Azahara Alonso habla de
la uniformización de las ciudades, concebidas como mera representación, cuyo
eje actual es el turismo de masas. La atracción turística entraña un consumo
masivo, gestionado por las mismas cadenas en todas partes. No sólo se compra lo
mismo, sino que se tiende a realizar actividades muy parecidas en unas y otras,
apenas cambian los detalles. Los habitantes, cuando no tiene que irse al
extrarradio por los altos precios de los pisos, se convierten en parte del
decorado, en personajes. Su rutina se ha de adecuar a las necesidades del
negocio. Hace unos años, en Barcelona, durante una manifestación de 1º de mayo
que desembocó en altercados, un turista francés, sin duda con cierta noción del
pasado obrero de la ciudad que visitaba, rememoraba aquella Rosa de fuego que
fue la ciudad, capital del anarquismo europeo, y sintiese tal vez que estaba
ante una recreación de aquel pasado épico.
Hay una subclase en esta
categoría de turista que es el turista de crucero, recorre en un barco una ruta
marítima concreta y se detiene por unas horas en algunas ciudades portuarias
que visitará por unas pocas horas, apenas un tiempo para hacerse una idea del
lugar visitado y sobre todo para consumir recuerdos efímeros (souvenirs). Muchas ciudades portuarias
fomentan este tipo de oferta turística. Compiten por recibir el crucero más
grande, más poblado, más lujoso, poco importa que contaminen aún más los mares
ya recalentados por la subida paulatina de temperaturas, que la crisis
ecológica no enturbie el decorado glamuroso, aunque se preparen agendas
medioambientales que tienen el valor del papel mojado. En el estuario del
Nervión, cercano a donde vivo, contemplo los muchos cruceros que paran en el
muelle de Getxo, algunos enormes, incluso lo hay que inicia y termina su
andadura en Vizcaya, para satisfacción de los gestores locales, en una parodia
posmoderna de Bienvenido Mr. Marshall
que se pretende exenta de catetismo.
Los dos años de pandemia
supuso un freno repentino al proceso de reconversión de muchas ciudades en
parques temáticos.

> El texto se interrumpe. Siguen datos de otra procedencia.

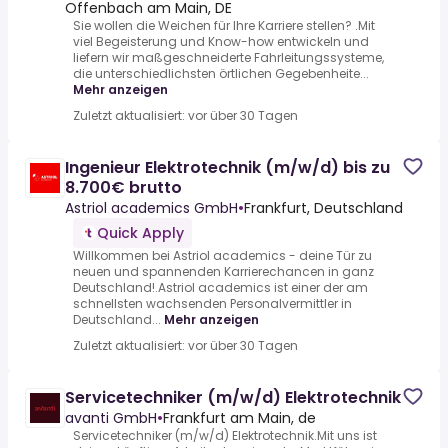
Offenbach am Main, DE
Sie wollen die Weichen für Ihre Karriere stellen? .Mit
viel Begeisterung und Know-how entwickeln und
liefern wir maßgeschneiderte Fahrleitungssysteme,
die unterschiedlichsten örtlichen Gegebenheite...
Mehr anzeigen
Zuletzt aktualisiert: vor über 30 Tagen
Ingenieur Elektrotechnik (m/w/d) bis zu
8.700€ brutto
Astriol academics GmbH
•
Frankfurt, Deutschland
Quick Apply
Willkommen bei Astriol academics - deine Tür zu
neuen und spannenden Karrierechancen in ganz
Deutschland!.Astriol academics ist einer der am
schnellsten wachsenden Personalvermittler in
Deutschland...
Mehr anzeigen
Zuletzt aktualisiert: vor über 30 Tagen
Servicetechniker (m/w/d) Elektrotechnik
avanti GmbH
•
Frankfurt am Main, de
Servicetechniker (m/w/d) Elektrotechnik.Mit uns ist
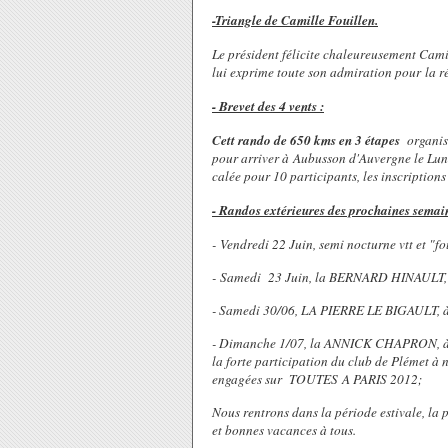
-Triangle de Camille Fouillen.
Le président félicite chaleureusement Cami
lui exprime toute son admiration pour la ré
- Brevet des 4 vents :
Cett rando de 650 kms en 3 étapes
organisé
pour arriver à Aubusson d'Auvergne le Lun
calée pour 10 participants, les inscriptions
- Randos extérieures des prochaines semai
- Vendredi 22 Juin, semi nocturne vtt et "fo
- Samedi 23 Juin, la BERNARD HINAULT, à
- Samedi 30/06, LA PIERRE LE BIGAULT, 
- Dimanche 1/07, la ANNICK CHAPRON, à Plé
la forte participation du club de Plémet 
engagées sur TOUTES A PARIS 2012;
Nous rentrons dans la période estivale, la
et bonnes vacances à tous.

En algunos casos, la situación era ya insostenible. En
Barcelona hasta los propios turistas se quejaban en algunas encuestas de la
presencia absoluta de un turismo abrumador. El Mediterráneo español se había
convertido, de un modo mayoritario, en un destino de sol, playa y fiesta todo
el día. Acabada la pandemia, volvemos a lo mismo, se añaden otras ciudades y
zonas, se incorporan nuevos proyectos, algunos de lujo, como el que se ha
sacado de la chistera hace unos días la Junta de Andalucía, un complejo
turístico junto a Doñana, donde la sequía aprieta y los daños en ese parque
nacional empiezan a ser inmensos. Sobre todo porque el agua escasea y hay que
empezar a optar: o turismo o agricultura.
La fiesta, sin embargo,
no puede parar. El turismo concebido como industria genera beneficios. Aunque
también precariedad laboral y vital para miles de personas, además de
consecuencias medioambientales. De los cambios culturales en ciudades y
regiones enteras mejor no hablamos. Tampoco lo mencionan, por cierto, los
defensores acérrimos de las múltiples identidades existentes, reales o no.